Don't skip goblet squats: Find out what makes this squat variation stand out and how to pull them off with perfect form.

By Renee CherryApril 29, 2024


Given the squat’s reputation as a foundational exercise, and more specifically, a functional strength training move, it’s only natural that it’s inspired spin-offs to challenge your muscles further. Goblet squats, one of the most popular variations of the exercise, has become a classic in its own right.

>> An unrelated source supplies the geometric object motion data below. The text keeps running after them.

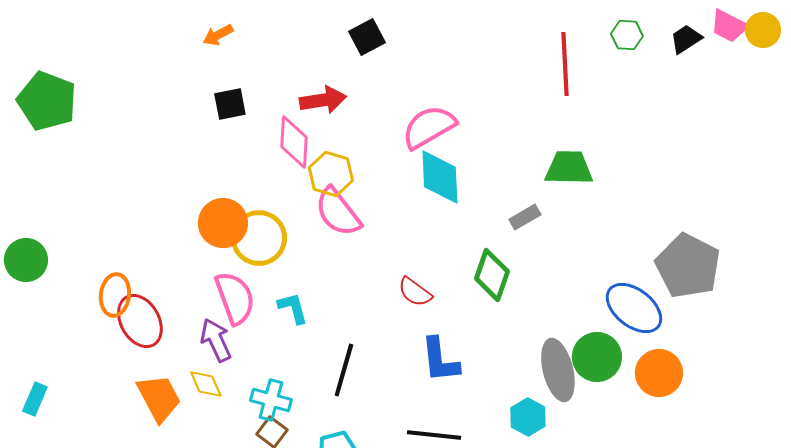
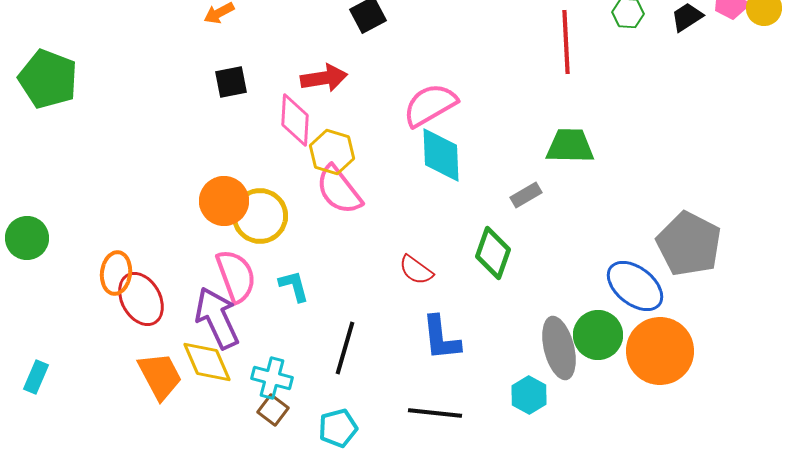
purple arrow: (216, 340) -> (217, 318), size x1.4
orange circle: (659, 373) -> (660, 351), size x1.4
yellow diamond: (206, 384) -> (207, 362), size x1.5

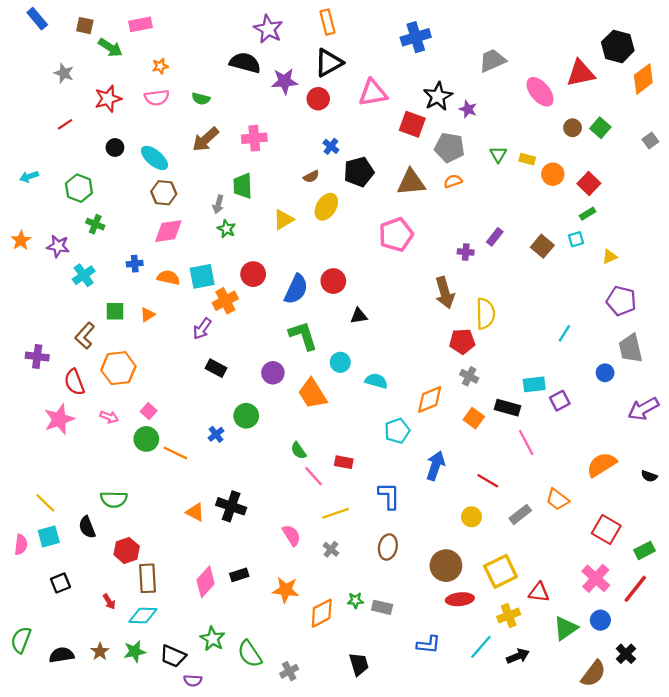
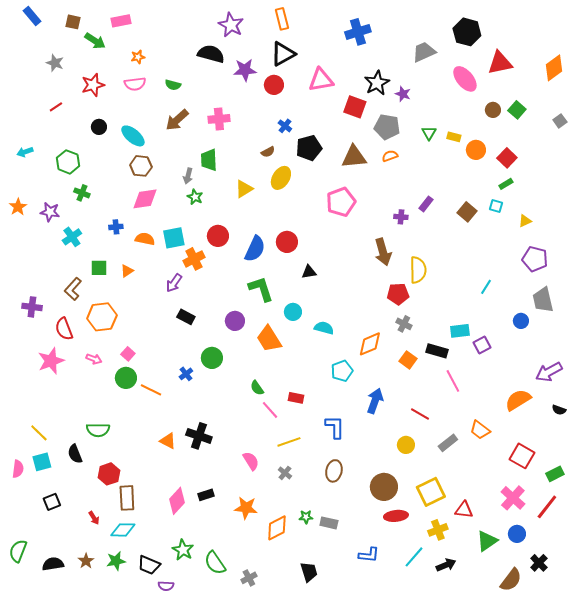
black hexagon: (618, 46) -> (467, 32), moved
cyan square: (576, 239) -> (496, 206), turned 32
purple arrow: (643, 409) -> (549, 372), moved

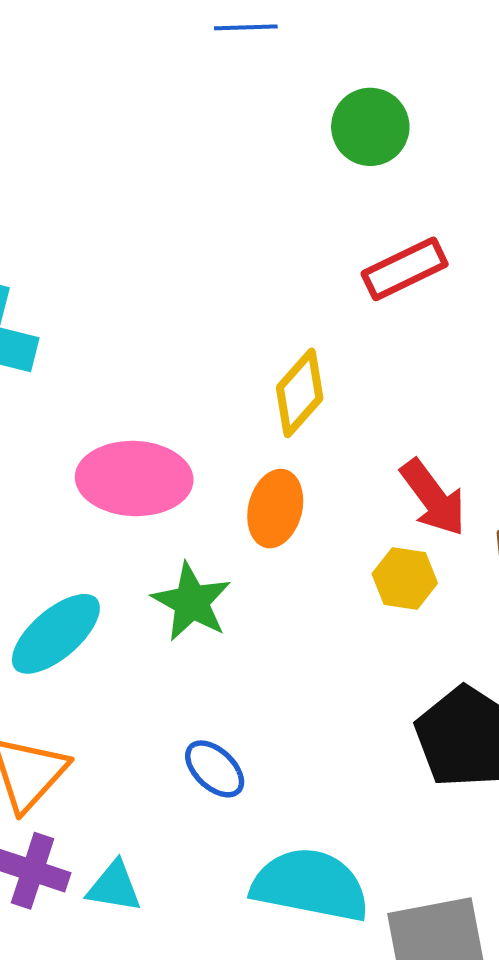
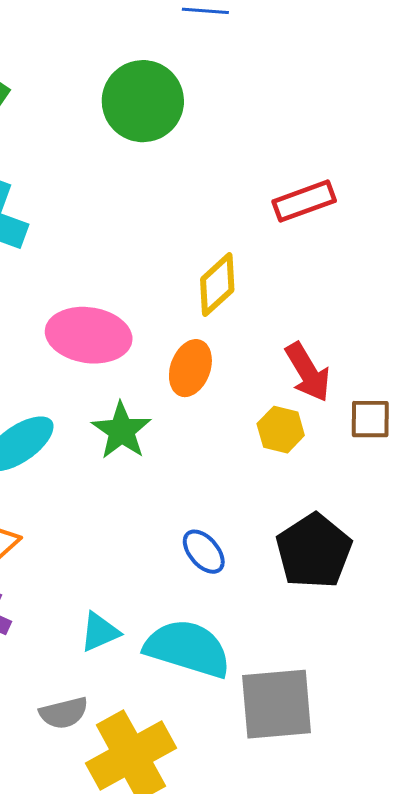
green circle: (370, 127) -> (143, 101), moved, size x1.4
blue ellipse: (215, 769) -> (204, 552), moved
cyan triangle: (114, 887) -> (100, 632), moved, turned -39

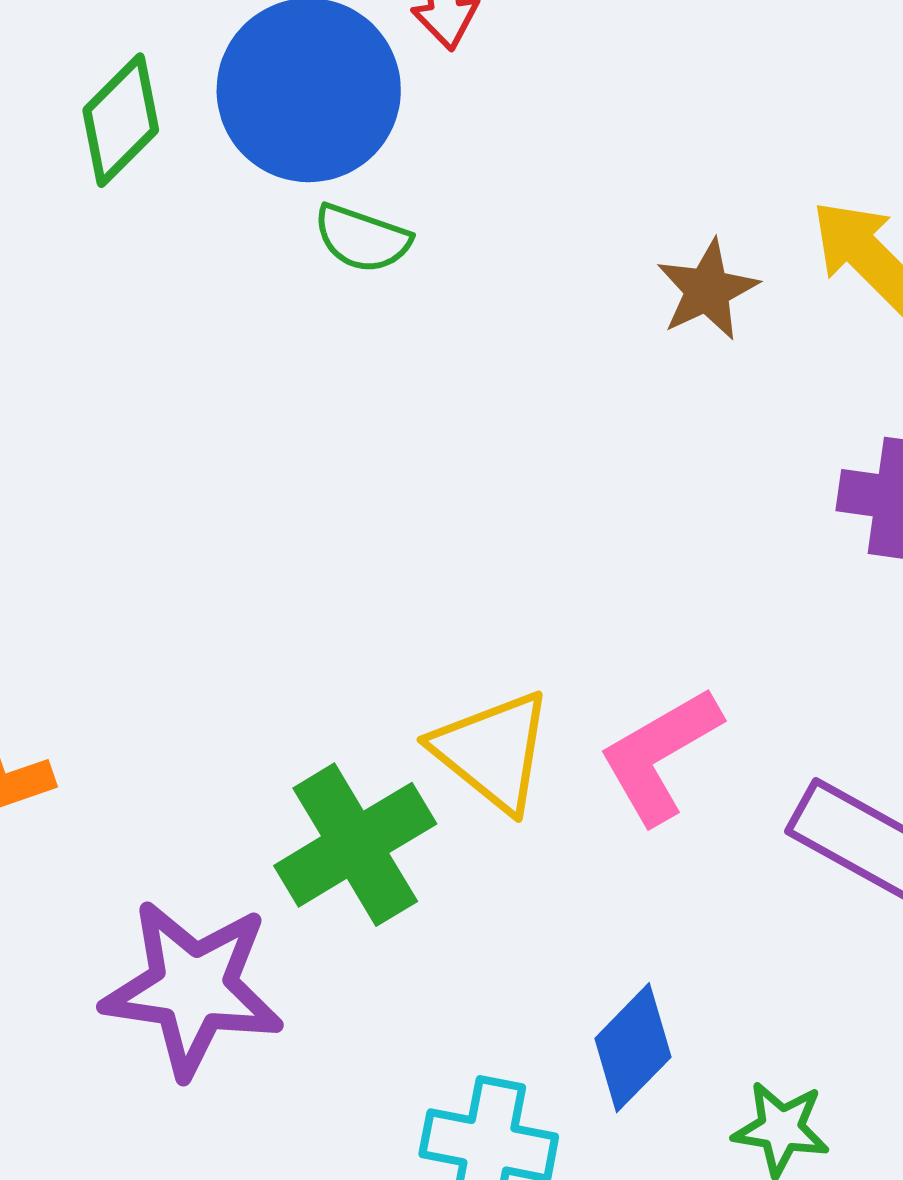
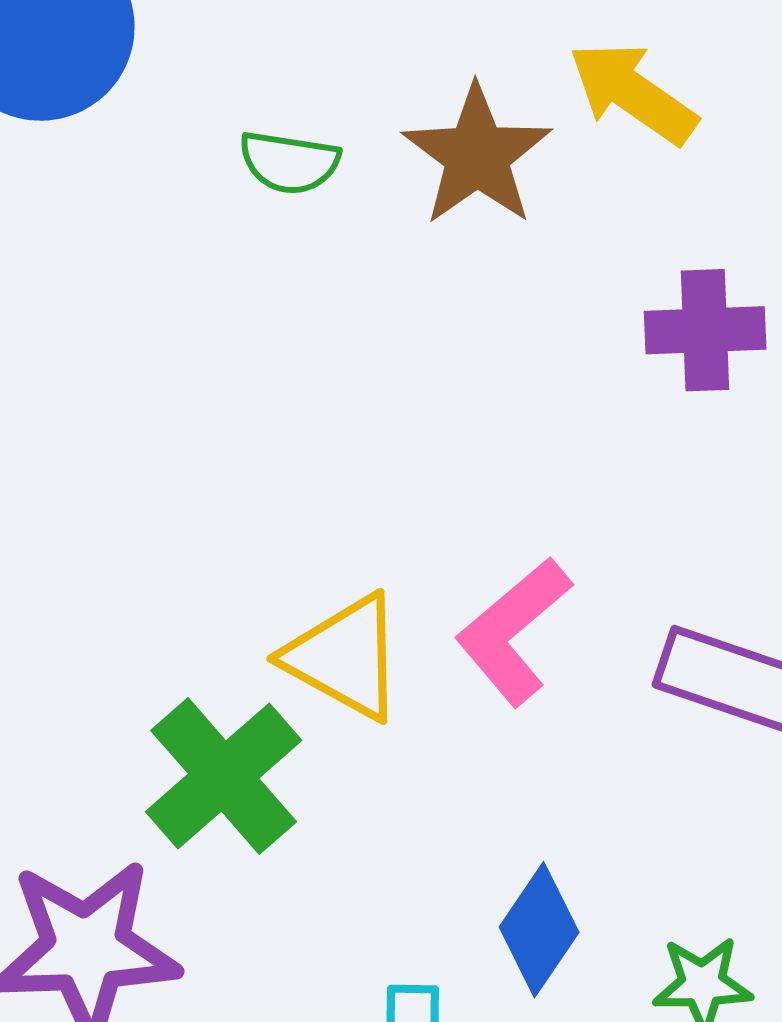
green semicircle: (362, 238) -> (289, 162), moved
brown star: (707, 290) -> (477, 155), size x1.4

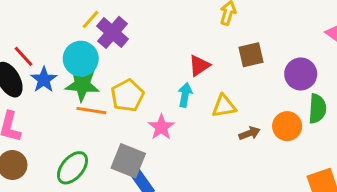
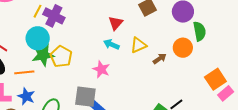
blue star: (44, 80) -> (26, 96), moved
cyan arrow: (185, 95) -> (111, 44), turned -63
yellow pentagon: (127, 96) -> (61, 56), moved
orange line: (91, 111) -> (24, 72), moved

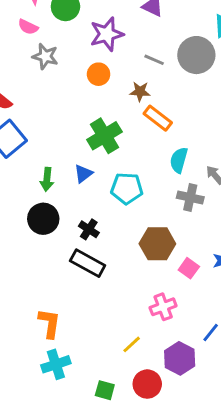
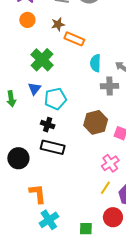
cyan pentagon: (127, 188) -> (55, 99), moved
black circle: (43, 219) -> (18, 158), moved
yellow line: (132, 344) -> (105, 188), moved

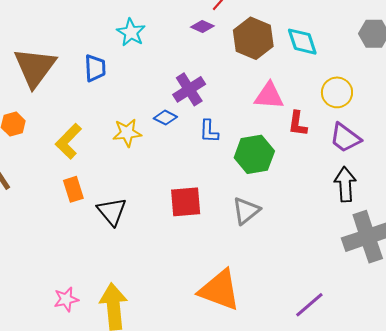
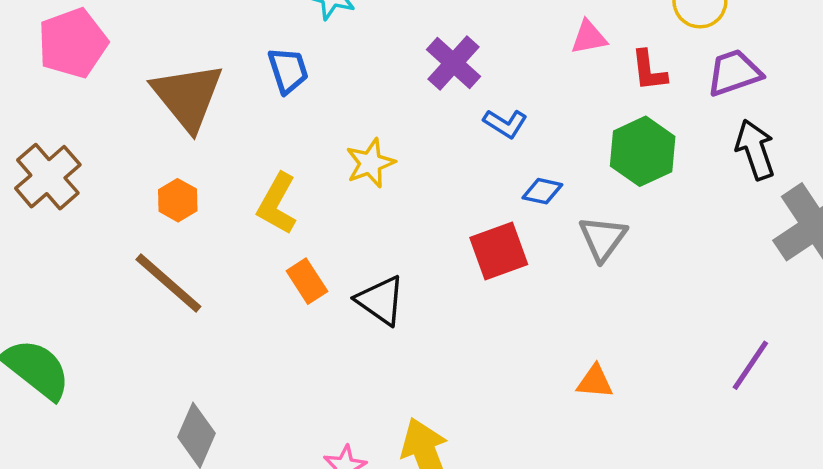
pink triangle: (269, 96) -> (589, 37), size x0.7
blue diamond: (165, 118) -> (542, 191), moved
blue L-shape: (209, 131) -> (505, 124), turned -45
purple trapezoid: (345, 138) -> (734, 73), turned 140
green hexagon: (254, 154) -> (643, 151), moved
orange triangle: (220, 290) -> (595, 382), size x0.5

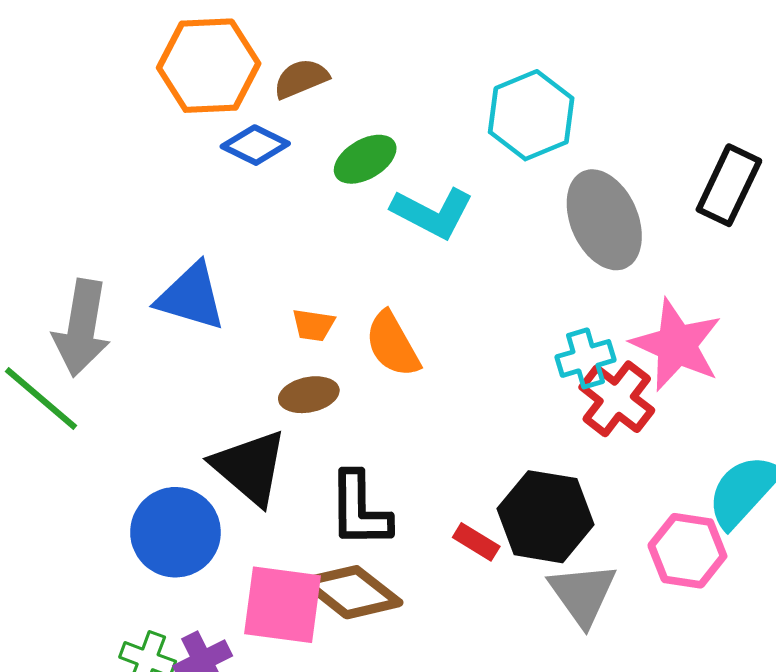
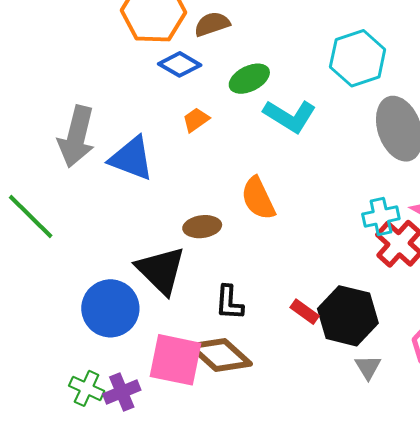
orange trapezoid: (313, 325) -> (196, 120), moved, turned 132
gray arrow: (82, 328) -> (76, 137), moved
black L-shape: (360, 510) -> (229, 303), size x0.7
red rectangle: (476, 542) -> (305, 312), moved
gray triangle: (583, 594) -> (368, 367), size x0.6

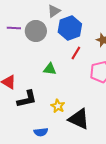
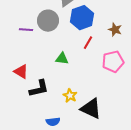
purple line: (14, 28) -> (26, 30), moved

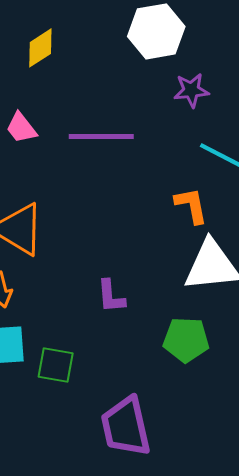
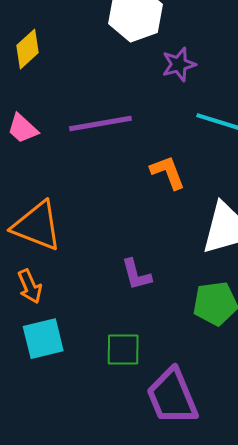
orange L-shape: (191, 205) -> (168, 172), moved
green square: (56, 365) -> (123, 350), moved

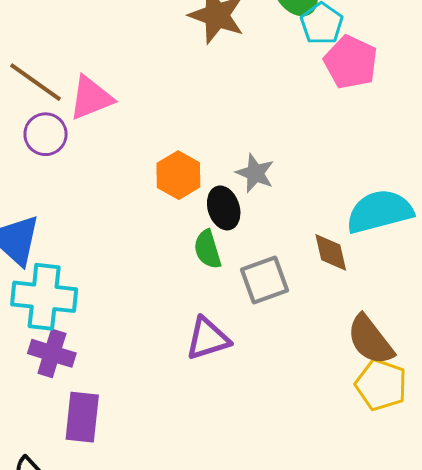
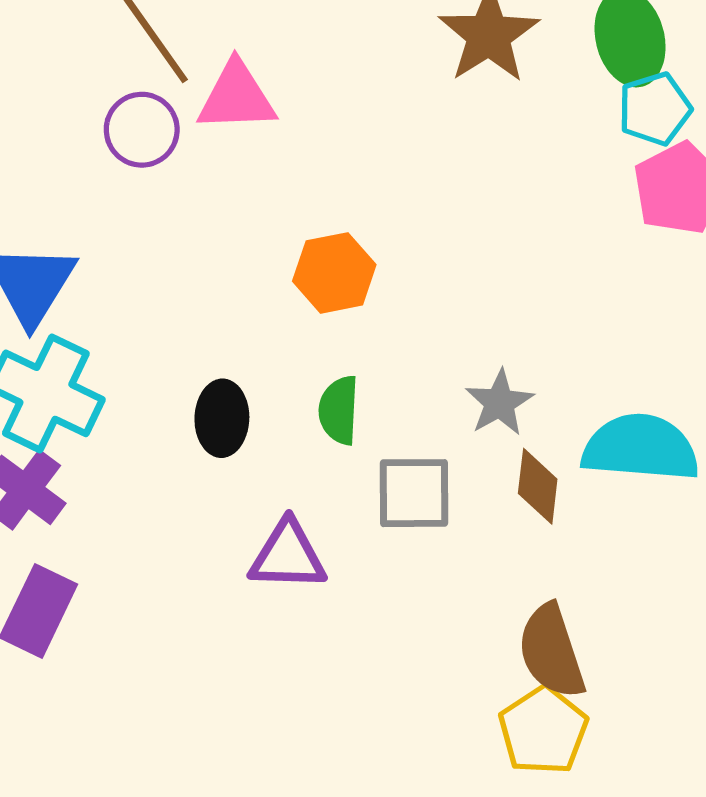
gray star: (255, 173) -> (499, 403), moved
black ellipse: (224, 208) -> (222, 418), moved

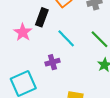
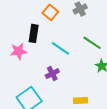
pink star: (23, 32) -> (19, 51), turned -30

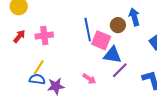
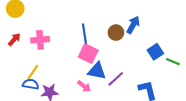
blue arrow: (134, 17) -> (133, 25), turned 42
pink square: (101, 40) -> (88, 54), moved
blue triangle: (112, 55) -> (97, 71), moved

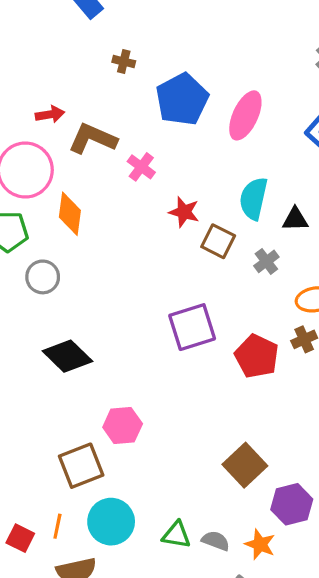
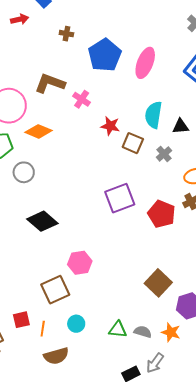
red arrow: (50, 114) -> (20, 19), moved
orange diamond: (70, 214) -> (38, 131), turned -72
cyan circle: (111, 522) -> (76, 324), size x0.6
red square: (20, 538) -> (21, 320), moved, turned -36

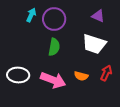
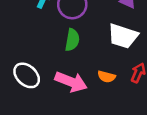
white ellipse: (18, 75) -> (27, 75), turned 40

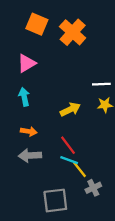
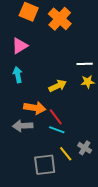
orange arrow: (29, 131) -> (35, 108), moved, size x1.5
yellow line: (80, 169) -> (66, 154), moved
gray cross: (93, 188) -> (85, 148), moved, turned -32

As with other riffs on the squat, goblet squats fire up major muscles of your lower body, but there’s more to the story. This comprehensive guide to the goblet squat will cover the muscles it works, form tips, and how to effectively add goblet squats to your workouts.

What Is a Goblet Squat and What Muscles Do Goblet Squats Work?

The goblet squat’s key differentiating factor from regular bodyweight squats is the addition of an external load. Throughout the movement, you hold a weight in front of your chest, similar to how you might theoretically support the liquid-bearing portion of an oversized goblet. 

While you may associate squats with lower body gains, the goblet squat is a full-body exercise. As with other squats, “goblet squats work muscles such as your quads, your calves, your glutes, and your core,” says Peloton instructor Bradley Rose

The benefits of adding goblet squats to your routine go beyond muscle growth. “The compound movement not only targets a variety of muscle groups but also offers a safe and effective way to enhance overall strength and mobility,” says doctor of physical therapy and certified strength and conditioning specialist Matt Casturo, DPT, CSCS. Each element plays a role in the well-rounded fitness routine.

Benefits of Goblet Squats

Even if you’re already versed in the benefits of squats, maybe you’re curious about the advantages of goblet squats in particular. Below, a summary of the main benefits of the exercise.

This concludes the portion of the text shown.